● SUPPLIED DATA:
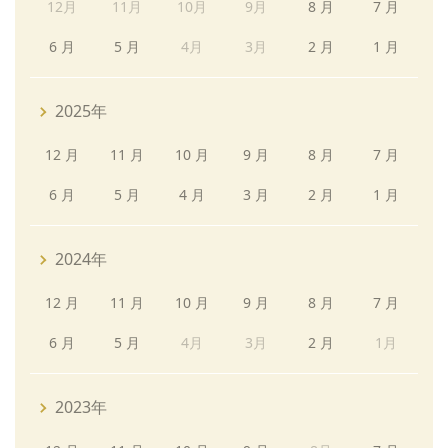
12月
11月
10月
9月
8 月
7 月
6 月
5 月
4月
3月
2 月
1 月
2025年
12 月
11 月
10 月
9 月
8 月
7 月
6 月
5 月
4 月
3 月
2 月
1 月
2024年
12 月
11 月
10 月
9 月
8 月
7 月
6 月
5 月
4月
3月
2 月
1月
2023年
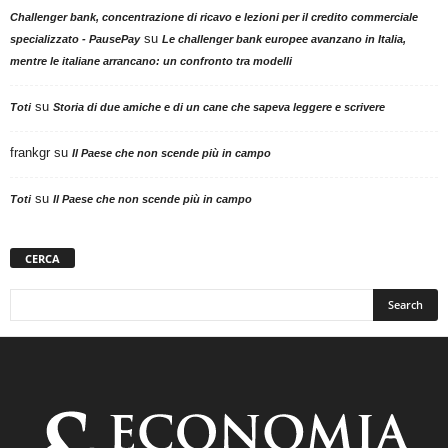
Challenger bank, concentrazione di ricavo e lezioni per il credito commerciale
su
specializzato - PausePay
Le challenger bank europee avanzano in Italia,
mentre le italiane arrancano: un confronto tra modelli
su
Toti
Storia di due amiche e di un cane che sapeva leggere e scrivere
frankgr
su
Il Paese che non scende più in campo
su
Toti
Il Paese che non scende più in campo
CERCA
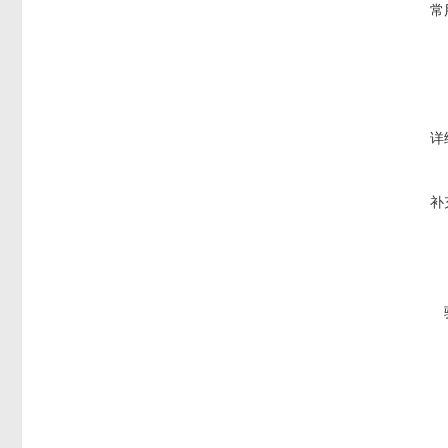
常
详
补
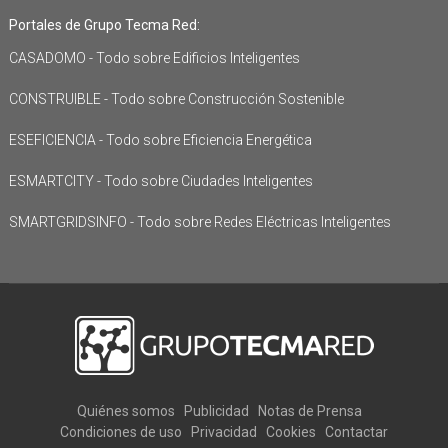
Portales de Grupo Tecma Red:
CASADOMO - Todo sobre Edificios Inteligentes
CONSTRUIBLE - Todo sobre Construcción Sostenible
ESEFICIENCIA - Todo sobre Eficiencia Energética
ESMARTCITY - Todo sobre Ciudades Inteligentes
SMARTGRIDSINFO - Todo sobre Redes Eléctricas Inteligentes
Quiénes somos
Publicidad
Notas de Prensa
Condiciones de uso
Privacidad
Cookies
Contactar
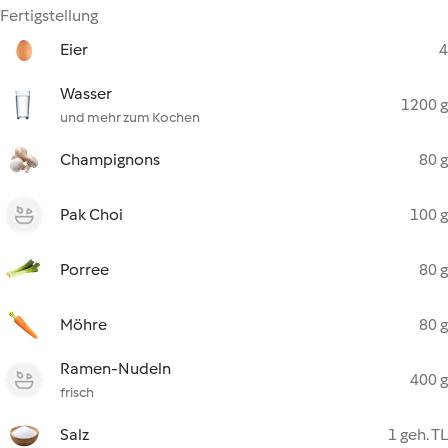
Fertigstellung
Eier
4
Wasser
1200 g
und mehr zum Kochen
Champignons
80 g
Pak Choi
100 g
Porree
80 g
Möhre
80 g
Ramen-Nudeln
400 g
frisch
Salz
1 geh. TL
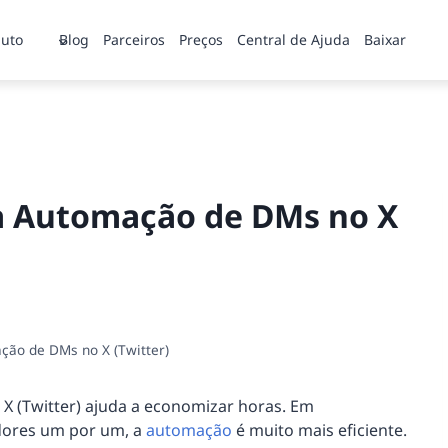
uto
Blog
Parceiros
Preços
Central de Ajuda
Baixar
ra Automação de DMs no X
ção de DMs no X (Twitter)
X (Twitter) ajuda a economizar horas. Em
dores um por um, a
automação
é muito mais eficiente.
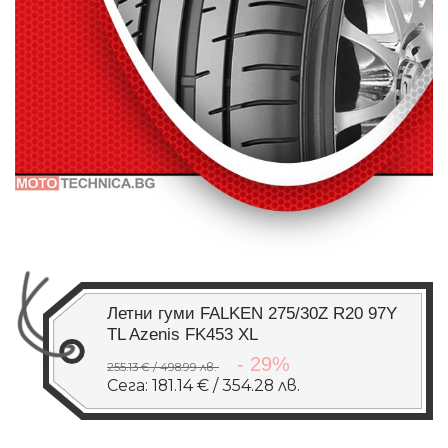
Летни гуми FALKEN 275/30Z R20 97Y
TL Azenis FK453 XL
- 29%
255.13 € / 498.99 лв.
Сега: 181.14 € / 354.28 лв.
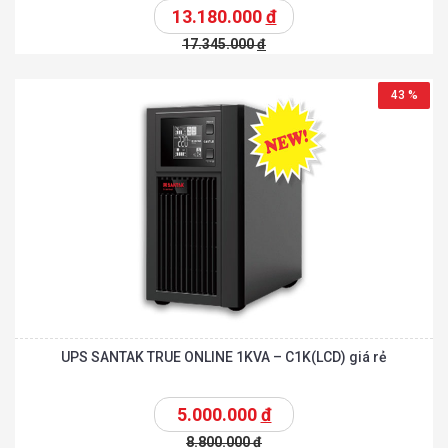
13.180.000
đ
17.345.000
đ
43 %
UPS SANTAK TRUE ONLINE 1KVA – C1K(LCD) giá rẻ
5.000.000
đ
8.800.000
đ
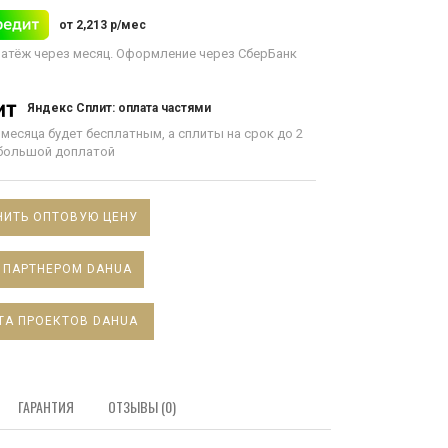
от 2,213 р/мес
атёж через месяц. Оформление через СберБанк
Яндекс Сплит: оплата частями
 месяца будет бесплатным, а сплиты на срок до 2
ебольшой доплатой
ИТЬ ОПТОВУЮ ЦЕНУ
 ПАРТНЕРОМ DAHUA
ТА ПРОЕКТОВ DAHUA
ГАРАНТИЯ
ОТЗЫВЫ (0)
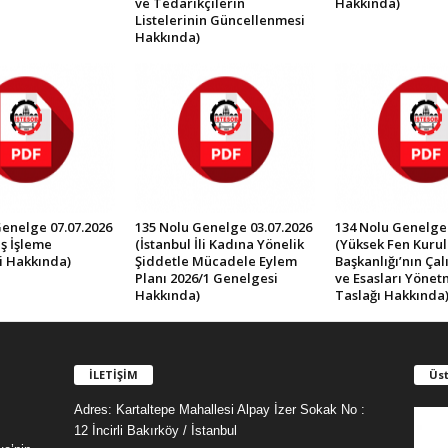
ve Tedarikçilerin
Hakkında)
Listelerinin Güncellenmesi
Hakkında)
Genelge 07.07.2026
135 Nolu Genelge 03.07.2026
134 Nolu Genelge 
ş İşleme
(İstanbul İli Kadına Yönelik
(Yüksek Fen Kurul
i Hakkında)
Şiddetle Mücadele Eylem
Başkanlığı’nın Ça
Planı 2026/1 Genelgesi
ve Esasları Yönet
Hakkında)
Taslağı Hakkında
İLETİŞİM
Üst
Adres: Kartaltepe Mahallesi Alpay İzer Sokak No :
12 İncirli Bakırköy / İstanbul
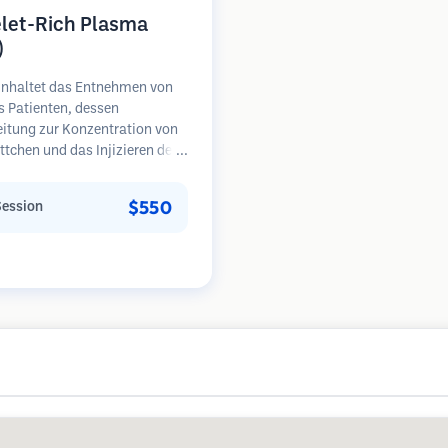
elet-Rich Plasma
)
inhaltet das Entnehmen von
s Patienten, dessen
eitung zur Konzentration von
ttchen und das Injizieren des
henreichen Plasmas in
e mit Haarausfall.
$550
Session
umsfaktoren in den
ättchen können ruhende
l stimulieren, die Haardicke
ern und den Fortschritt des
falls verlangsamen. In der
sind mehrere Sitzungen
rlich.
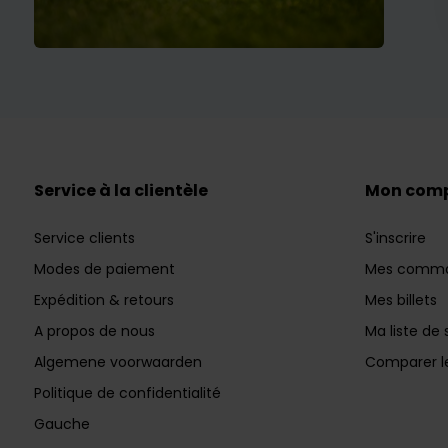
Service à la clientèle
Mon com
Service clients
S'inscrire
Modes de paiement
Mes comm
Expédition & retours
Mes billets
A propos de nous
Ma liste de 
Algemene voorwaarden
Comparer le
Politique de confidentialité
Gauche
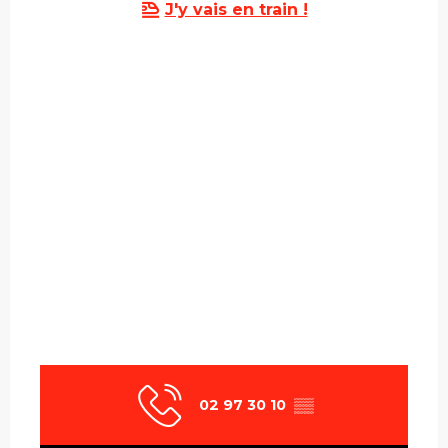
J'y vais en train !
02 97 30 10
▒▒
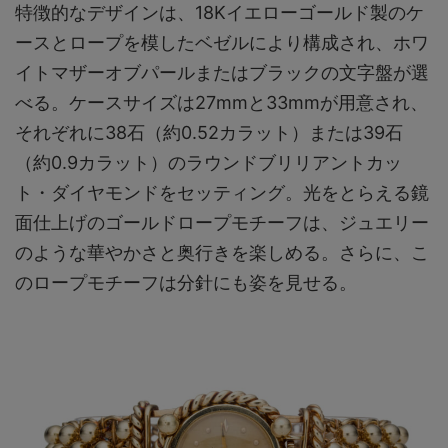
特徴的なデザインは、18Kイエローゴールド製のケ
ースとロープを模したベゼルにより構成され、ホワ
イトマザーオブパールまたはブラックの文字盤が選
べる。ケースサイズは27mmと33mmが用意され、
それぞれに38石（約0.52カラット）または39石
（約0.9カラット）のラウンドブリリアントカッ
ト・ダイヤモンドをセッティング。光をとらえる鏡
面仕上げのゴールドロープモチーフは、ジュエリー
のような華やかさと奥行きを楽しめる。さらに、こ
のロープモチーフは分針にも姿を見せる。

● WORK INSTRUCTION:
The records above should be repeated exactly, with no pictures in the copy.

● ANSWER BOX:
12月
11月
10月
9月
8 月
7 月
6 月
5 月
4月
3月
2 月
1 月
2025年
12 月
11 月
10 月
9 月
8 月
7 月
6 月
5 月
4 月
3 月
2 月
1 月
2024年
12 月
11 月
10 月
9 月
8 月
7 月
6 月
5 月
4月
3月
2 月
1月
2023年
Challenger bank, concentrazione di ricavo e lezioni per il credito commerciale
su
specializzato - PausePay
Le challenger bank europee avanzano in Italia,
mentre le italiane arrancano: un confronto tra modelli
su
Toti
Storia di due amiche e di un cane che sapeva leggere e scrivere
frankgr
su
Il Paese che non scende più in campo
su
Toti
Il Paese che non scende più in campo
CERCA
常
详
补
Portales de Grupo Tecma Red:
CASADOMO - Todo sobre Edificios Inteligentes
CONSTRUIBLE - Todo sobre Construcción Sostenible
ESEFICIENCIA - Todo sobre Eficiencia Energética
ESMARTCITY - Todo sobre Ciudades Inteligentes
SMARTGRIDSINFO - Todo sobre Redes Eléctricas Inteligentes
Quiénes somos
Publicidad
Notas de Prensa
Condiciones de uso
Privacidad
Cookies
Contactar
Fertigstellung
Eier
4
Wasser
1200 g
und mehr zum Kochen
Champignons
80 g
Pak Choi
100 g
Porree
80 g
Möhre
80 g
Ramen-Nudeln
400 g
frisch
Salz
1 geh. TL
uto
Blog
Parceiros
Preços
Central de Ajuda
Baixar
ra Automação de DMs no X
ção de DMs no X (Twitter)
X (Twitter) ajuda a economizar horas. Em
dores um por um, a
automação
é muito mais eficiente.
Летни гуми FALKEN 275/30Z R20 97Y
TL Azenis FK453 XL
- 29%
255.13 € / 498.99 лв.
Сега: 181.14 € / 354.28 лв.
13.180.000
đ
17.345.000
đ
43 %
UPS SANTAK TRUE ONLINE 1KVA – C1K(LCD) giá rẻ
5.000.000
đ
8.800.000
đ
от 2,213 р/мес
атёж через месяц. Оформление через СберБанк
Яндекс Сплит: оплата частями
 месяца будет бесплатным, а сплиты на срок до 2
ебольшой доплатой
ИТЬ ОПТОВУЮ ЦЕНУ
 ПАРТНЕРОМ DAHUA
ТА ПРОЕКТОВ DAHUA
ГАРАНТИЯ
ОТЗЫВЫ (0)
ve Tedarikçilerin
Hakkında)
Listelerinin Güncellenmesi
Hakkında)
Genelge 07.07.2026
135 Nolu Genelge 03.07.2026
134 Nolu Genelge 
ş İşleme
(İstanbul İli Kadına Yönelik
(Yüksek Fen Kurul
i Hakkında)
Şiddetle Mücadele Eylem
Başkanlığı’nın Ça
Planı 2026/1 Genelgesi
ve Esasları Yönet
Hakkında)
Taslağı Hakkında
İLETİŞİM
Üst
Adres: Kartaltepe Mahallesi Alpay İzer Sokak No :
12 İncirli Bakırköy / İstanbul
elet-Rich Plasma
)
inhaltet das Entnehmen von
s Patienten, dessen
eitung zur Konzentration von
ttchen und das Injizieren des
henreichen Plasmas in
e mit Haarausfall.
$550
Session
umsfaktoren in den
ättchen können ruhende
l stimulieren, die Haardicke
ern und den Fortschritt des
falls verlangsamen. In der
sind mehrere Sitzungen
rlich.
Service à la clientèle
Mon com
Service clients
S'inscrire
Modes de paiement
Mes comm
Expédition & retours
Mes billets
A propos de nous
Ma liste de 
Algemene voorwaarden
Comparer le
Politique de confidentialité
Gauche
J'y vais en train !
02 97 30 10
▒▒
特徴的なデザインは、18Kイエローゴールド製のケ
ースとロープを模したベゼルにより構成され、ホワ
イトマザーオブパールまたはブラックの文字盤が選
べる。ケースサイズは27mmと33mmが用意され、
それぞれに38石（約0.52カラット）または39石
（約0.9カラット）のラウンドブリリアントカッ
ト・ダイヤモンドをセッティング。光をとらえる鏡
面仕上げのゴールドロープモチーフは、ジュエリー
のような華やかさと奥行きを楽しめる。さらに、こ
のロープモチーフは分針にも姿を見せる。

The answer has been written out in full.